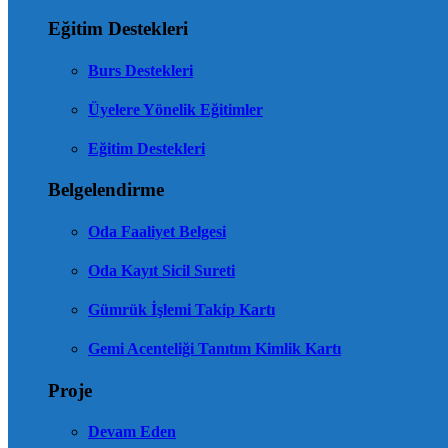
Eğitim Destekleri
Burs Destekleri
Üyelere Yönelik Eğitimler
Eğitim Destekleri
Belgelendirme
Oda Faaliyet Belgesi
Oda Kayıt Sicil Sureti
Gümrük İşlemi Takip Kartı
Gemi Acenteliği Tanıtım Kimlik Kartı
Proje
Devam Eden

========================================================================

**Exercise**. The lines to copy are those above that contain the string "Kartı".

**Result**.
Gümrük İşlemi Takip Kartı
Gemi Acenteliği Tanıtım Kimlik Kartı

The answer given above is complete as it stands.